# Best way to transport meat ???



## frog1437 (Mar 21, 2005)

How do you guys get meat home after you pick it up from the processor ?? I have considered big coolers packed with ice (probably the cheapest) but I would spend a small fortune on enough to hold 2 hogs...Has anyone considered power inverters and loaded a freezer in the back of a pickup ? Have also considered making 2 trips with less coolers but its a little over an hour trip. Any suggestions ??????? (home processing seems to be about the only realistic solution ) Thanks


----------



## Siryet (Jun 29, 2002)

Delivered 1 full butchered hog to Houston, Texas in a capped 55 gal drum, plastic, with a little ice on top. 9 hr trip and meat was still frozen solid when it got there.
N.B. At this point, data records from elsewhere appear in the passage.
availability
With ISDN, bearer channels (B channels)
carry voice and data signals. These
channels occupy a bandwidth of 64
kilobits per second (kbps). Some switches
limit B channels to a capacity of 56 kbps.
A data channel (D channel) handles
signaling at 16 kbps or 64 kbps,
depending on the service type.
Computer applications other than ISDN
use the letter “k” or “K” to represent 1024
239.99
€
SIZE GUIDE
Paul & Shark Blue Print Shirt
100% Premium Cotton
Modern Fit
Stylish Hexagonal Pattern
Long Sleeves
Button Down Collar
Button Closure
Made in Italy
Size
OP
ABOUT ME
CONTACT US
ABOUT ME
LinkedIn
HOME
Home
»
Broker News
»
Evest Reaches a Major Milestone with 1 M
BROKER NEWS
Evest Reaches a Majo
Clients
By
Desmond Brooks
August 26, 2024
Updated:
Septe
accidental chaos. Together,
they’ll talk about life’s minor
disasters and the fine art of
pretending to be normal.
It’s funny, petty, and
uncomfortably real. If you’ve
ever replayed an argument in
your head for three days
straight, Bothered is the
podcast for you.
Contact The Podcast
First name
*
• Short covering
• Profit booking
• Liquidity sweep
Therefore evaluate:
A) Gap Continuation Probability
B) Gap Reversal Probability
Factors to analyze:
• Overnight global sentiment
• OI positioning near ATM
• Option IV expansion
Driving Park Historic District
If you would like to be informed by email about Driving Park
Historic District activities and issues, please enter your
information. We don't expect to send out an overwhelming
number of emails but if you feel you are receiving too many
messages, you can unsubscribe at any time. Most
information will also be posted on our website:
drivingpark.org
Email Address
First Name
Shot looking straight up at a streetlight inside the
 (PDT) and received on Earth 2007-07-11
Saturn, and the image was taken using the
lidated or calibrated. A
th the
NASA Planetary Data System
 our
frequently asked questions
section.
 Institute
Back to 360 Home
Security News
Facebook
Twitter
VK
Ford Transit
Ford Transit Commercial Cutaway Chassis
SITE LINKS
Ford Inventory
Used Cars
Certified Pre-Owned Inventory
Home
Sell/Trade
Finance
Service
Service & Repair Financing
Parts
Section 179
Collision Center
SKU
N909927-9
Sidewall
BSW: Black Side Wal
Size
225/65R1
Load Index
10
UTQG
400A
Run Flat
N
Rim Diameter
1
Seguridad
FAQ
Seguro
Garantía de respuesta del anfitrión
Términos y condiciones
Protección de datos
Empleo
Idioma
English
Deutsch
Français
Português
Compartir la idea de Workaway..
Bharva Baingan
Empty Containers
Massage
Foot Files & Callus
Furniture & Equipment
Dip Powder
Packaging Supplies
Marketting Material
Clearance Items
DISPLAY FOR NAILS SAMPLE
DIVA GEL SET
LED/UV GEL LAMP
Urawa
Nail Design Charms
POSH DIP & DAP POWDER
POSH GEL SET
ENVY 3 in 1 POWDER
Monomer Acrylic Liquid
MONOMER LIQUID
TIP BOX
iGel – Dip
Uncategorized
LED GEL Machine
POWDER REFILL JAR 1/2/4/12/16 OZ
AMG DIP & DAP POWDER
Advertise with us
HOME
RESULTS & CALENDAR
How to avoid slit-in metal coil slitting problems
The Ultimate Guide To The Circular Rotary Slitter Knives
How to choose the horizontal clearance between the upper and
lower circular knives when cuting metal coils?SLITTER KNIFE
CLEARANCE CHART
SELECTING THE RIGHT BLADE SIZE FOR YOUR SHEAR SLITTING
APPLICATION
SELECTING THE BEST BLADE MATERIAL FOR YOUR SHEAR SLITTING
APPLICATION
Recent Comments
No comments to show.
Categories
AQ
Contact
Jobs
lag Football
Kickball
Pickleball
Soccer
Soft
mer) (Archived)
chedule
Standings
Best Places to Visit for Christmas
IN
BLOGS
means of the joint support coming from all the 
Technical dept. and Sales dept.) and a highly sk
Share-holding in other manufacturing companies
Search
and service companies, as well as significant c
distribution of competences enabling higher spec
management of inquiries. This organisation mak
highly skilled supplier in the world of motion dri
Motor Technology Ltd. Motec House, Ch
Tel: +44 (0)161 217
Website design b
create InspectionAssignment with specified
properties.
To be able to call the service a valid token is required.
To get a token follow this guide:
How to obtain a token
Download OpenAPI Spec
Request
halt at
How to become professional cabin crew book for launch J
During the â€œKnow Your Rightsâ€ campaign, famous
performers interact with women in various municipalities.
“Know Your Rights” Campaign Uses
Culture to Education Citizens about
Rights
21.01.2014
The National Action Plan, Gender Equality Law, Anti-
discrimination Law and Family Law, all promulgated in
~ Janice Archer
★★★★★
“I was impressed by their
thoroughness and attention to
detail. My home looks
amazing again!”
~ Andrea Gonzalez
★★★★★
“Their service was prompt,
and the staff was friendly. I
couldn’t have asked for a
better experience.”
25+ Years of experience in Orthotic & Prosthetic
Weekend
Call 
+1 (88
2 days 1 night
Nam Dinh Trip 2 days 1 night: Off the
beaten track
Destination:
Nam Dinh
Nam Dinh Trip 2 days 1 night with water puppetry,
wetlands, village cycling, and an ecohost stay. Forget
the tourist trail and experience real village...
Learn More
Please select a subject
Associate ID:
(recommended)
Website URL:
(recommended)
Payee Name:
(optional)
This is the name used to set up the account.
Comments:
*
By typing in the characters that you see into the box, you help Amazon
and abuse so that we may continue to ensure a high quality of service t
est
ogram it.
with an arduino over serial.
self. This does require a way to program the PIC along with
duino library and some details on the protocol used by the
I just bring the meat home from our butcher 1/2 hr away in the bags he packs it in. Never a problem.


----------



## uncle Will in In. (May 11, 2002)

Cardboard boxes would be enough insulation to keep the frozen contents from starting to thaw for well over an hour. If you thing it might you could just lay some newspapers and a blanket over the boxes. The meat would stay frozen in a cooler for many hours without any ice added.


----------



## Rockin'B (Jan 20, 2006)

Our butcher is 8 miles from our house. We bring it home in cardboard boxes and milk crates. I'd do the same if it was 40 miles away. It takes quite awhile before it really starts to thaw.


----------



## Up North (Nov 29, 2005)

Our butcher is an 1 1/2 hours away. We just pack it into laundry baskets. If I'm worried about it being too warm I just wrap the laundry baskets in blankets. 

Heather


----------



## Paul72 (Mar 13, 2005)

When we moved from wis. to alabama in April, we had a freezer full of meat and instead of giving it all away or selling it, I packed our smaller chest freezer completely full and loaded it at the rear of the moving truck, 21 hour trip and everything stayed frozen. I covered the freezer with a couple heavy sleeping bags and had my generator just in case. When we haul from processor we use 2 of the largest 150 qt. Igloo coolers, keeps everything frozen and 16 yo son and I can carry the cooler to wherever we need to unload at.-----Paul


----------



## Suburban Farm (Jun 14, 2006)

Freshly killed meat will last a couple hours easily. If you drop it off at the slaughter house and pick it up right after it is killed and drive for a couple hours with it, it will still be good when you get home. 

Cheryl


----------